*** MATERIALS PROVIDED

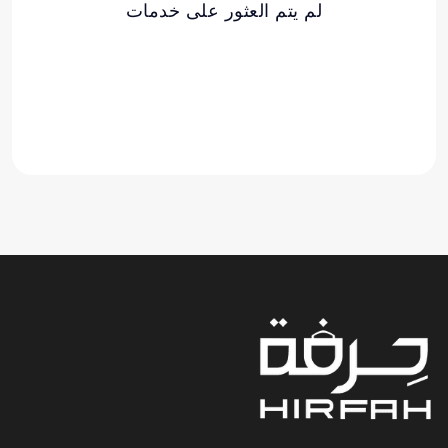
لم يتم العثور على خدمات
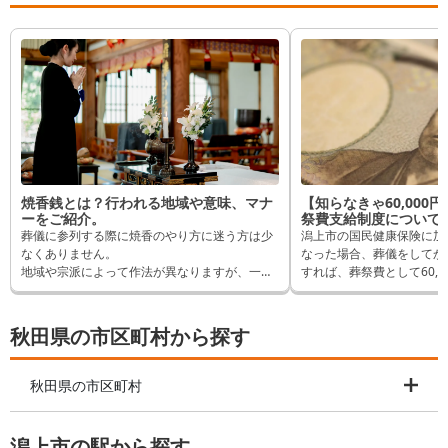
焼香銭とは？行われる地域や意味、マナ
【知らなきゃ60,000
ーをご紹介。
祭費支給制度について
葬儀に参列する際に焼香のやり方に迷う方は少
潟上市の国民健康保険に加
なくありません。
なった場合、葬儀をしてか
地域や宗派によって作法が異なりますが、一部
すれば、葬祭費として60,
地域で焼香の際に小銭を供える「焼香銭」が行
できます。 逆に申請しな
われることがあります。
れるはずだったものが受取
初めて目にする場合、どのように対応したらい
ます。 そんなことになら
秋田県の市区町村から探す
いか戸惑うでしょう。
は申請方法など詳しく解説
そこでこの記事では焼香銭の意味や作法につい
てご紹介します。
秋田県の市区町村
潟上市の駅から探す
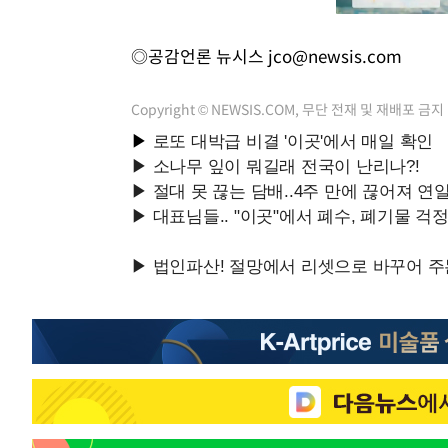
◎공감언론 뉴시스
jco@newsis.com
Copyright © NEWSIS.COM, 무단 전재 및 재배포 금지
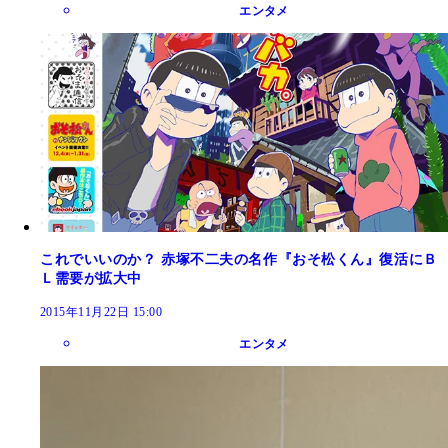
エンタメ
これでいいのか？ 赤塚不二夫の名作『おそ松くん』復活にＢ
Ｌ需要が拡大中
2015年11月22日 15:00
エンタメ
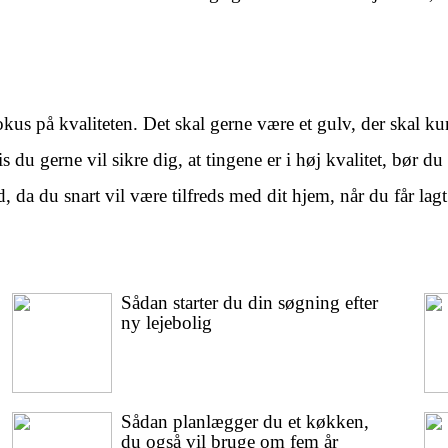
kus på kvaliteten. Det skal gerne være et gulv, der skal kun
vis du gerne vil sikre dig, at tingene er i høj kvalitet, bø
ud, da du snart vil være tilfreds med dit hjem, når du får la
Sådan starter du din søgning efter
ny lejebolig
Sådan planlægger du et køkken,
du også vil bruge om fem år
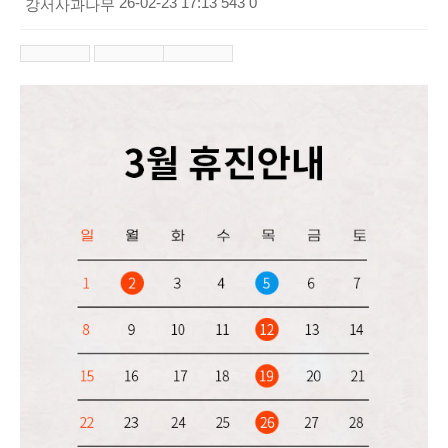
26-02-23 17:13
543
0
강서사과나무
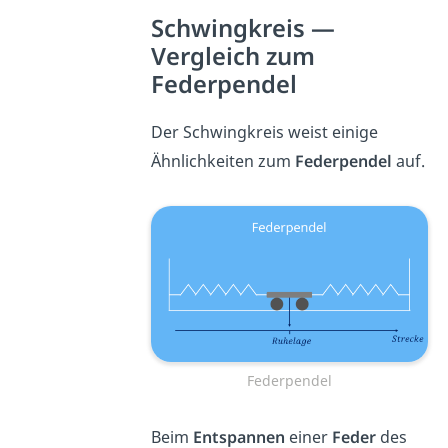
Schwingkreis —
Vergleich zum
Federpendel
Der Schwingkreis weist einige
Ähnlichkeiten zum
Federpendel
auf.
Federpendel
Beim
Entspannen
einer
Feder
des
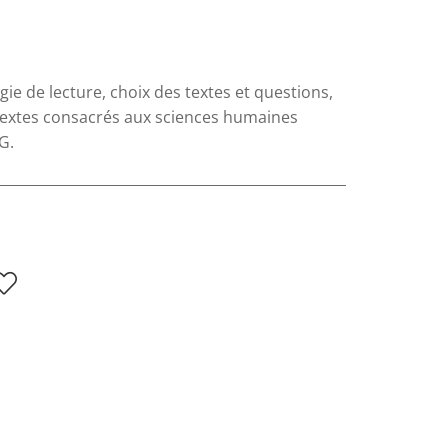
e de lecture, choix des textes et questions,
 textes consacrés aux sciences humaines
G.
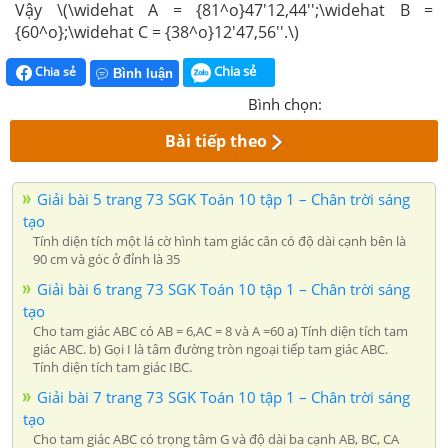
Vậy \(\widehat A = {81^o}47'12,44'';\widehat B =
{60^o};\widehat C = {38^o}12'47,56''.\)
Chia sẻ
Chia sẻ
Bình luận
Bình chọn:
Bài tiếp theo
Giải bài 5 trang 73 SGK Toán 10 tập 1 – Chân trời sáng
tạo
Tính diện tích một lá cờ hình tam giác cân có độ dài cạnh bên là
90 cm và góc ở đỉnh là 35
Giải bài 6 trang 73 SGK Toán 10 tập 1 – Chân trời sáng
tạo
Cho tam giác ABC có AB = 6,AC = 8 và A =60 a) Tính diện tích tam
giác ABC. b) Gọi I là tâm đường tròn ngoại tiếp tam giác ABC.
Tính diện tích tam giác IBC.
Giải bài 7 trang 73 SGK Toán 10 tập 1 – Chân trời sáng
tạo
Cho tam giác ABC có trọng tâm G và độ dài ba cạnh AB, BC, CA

******
*** MATERIALS PROVIDED

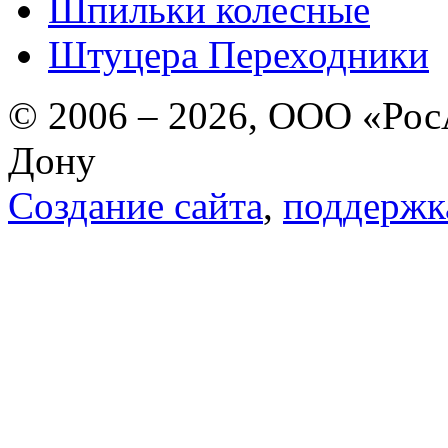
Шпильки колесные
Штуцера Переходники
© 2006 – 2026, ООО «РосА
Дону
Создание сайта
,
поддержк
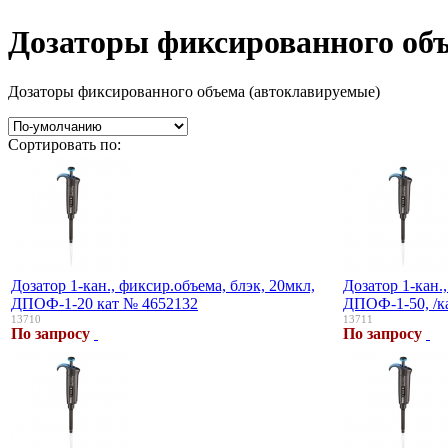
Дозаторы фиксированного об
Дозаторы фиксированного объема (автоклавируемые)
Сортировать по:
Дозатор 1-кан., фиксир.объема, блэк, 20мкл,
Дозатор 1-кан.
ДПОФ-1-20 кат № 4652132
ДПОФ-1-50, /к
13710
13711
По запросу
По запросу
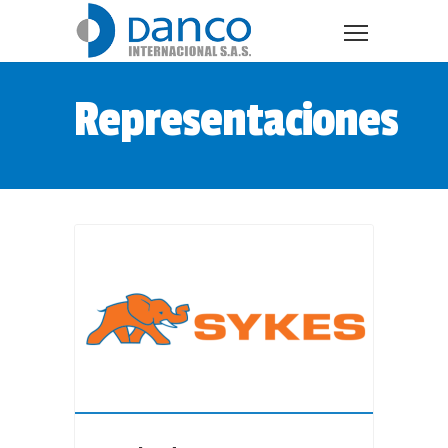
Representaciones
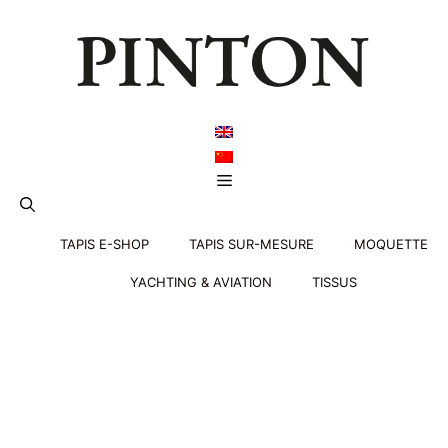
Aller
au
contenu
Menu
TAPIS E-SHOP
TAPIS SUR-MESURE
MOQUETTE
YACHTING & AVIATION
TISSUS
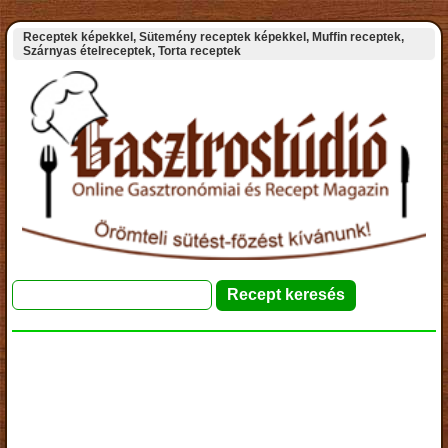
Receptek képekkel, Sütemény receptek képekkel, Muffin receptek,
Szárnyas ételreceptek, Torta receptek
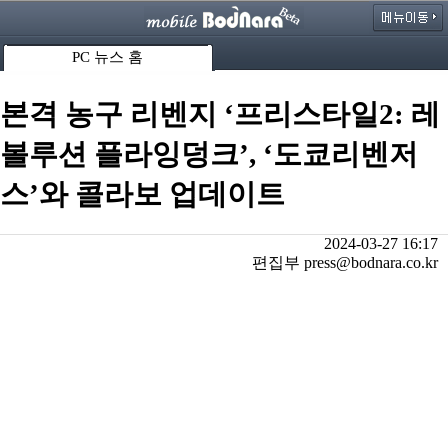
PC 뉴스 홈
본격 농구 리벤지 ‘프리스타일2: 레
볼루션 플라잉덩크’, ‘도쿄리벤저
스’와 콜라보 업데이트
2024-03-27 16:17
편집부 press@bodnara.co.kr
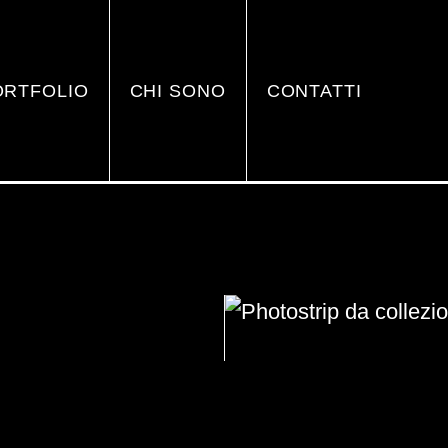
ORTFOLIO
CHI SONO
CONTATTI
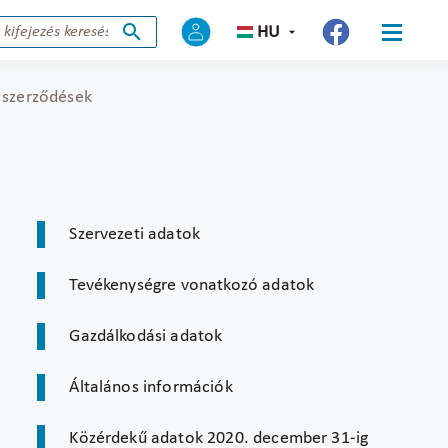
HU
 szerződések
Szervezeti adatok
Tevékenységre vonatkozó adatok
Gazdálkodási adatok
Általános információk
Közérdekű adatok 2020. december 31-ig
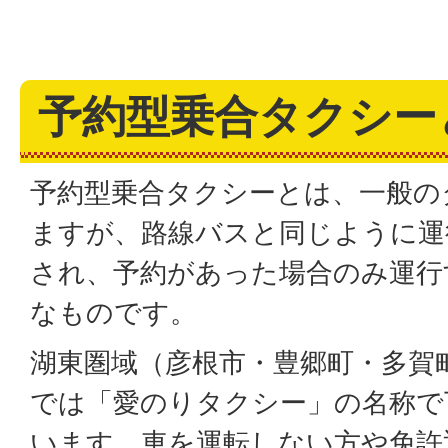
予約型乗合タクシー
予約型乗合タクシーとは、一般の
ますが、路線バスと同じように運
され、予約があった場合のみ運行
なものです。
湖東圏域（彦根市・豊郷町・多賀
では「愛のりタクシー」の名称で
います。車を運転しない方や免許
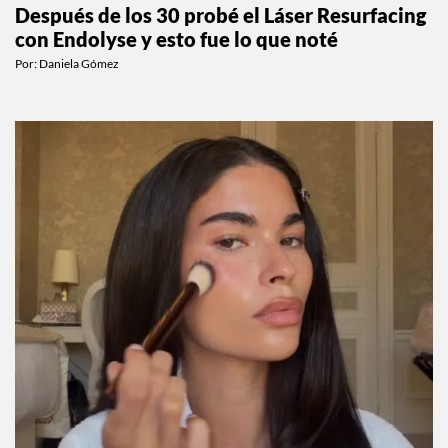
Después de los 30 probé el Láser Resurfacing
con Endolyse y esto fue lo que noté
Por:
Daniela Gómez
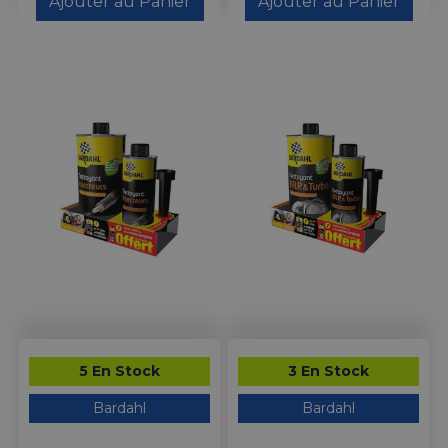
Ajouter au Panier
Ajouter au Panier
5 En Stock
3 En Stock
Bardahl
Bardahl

******
*** MATERIALS PROVIDED

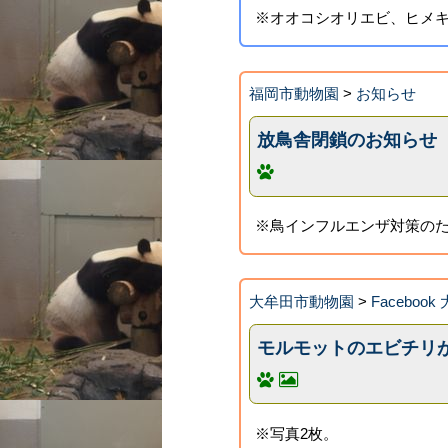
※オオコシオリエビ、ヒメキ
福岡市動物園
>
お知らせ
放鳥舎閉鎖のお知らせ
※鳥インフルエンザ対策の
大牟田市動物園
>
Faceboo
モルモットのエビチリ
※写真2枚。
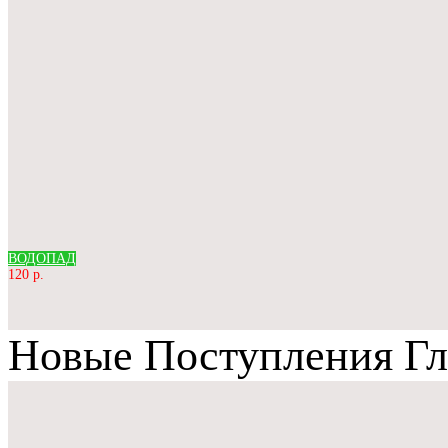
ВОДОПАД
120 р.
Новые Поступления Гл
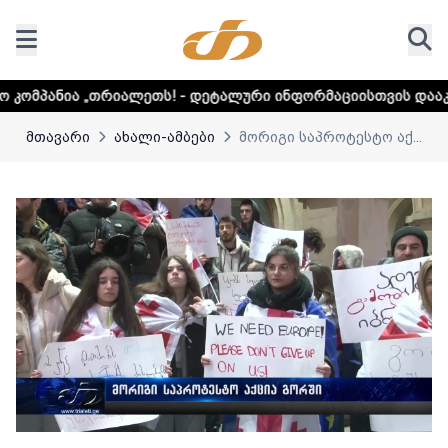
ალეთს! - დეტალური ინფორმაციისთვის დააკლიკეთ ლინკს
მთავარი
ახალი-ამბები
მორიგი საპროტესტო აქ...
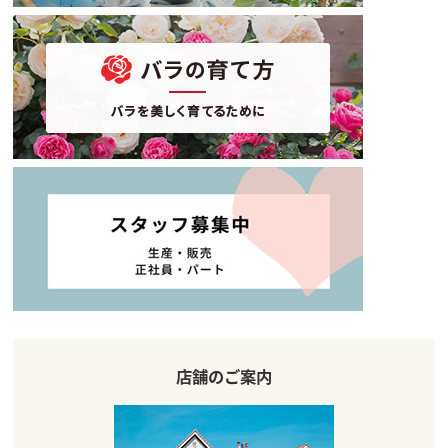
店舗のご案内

******

Copy all lines in the listing above where the string "Sådan" appears.

-- OUTPUT FOR THIS TASK --
Sådan starter du din søgning efter
Sådan planlægger du et køkken,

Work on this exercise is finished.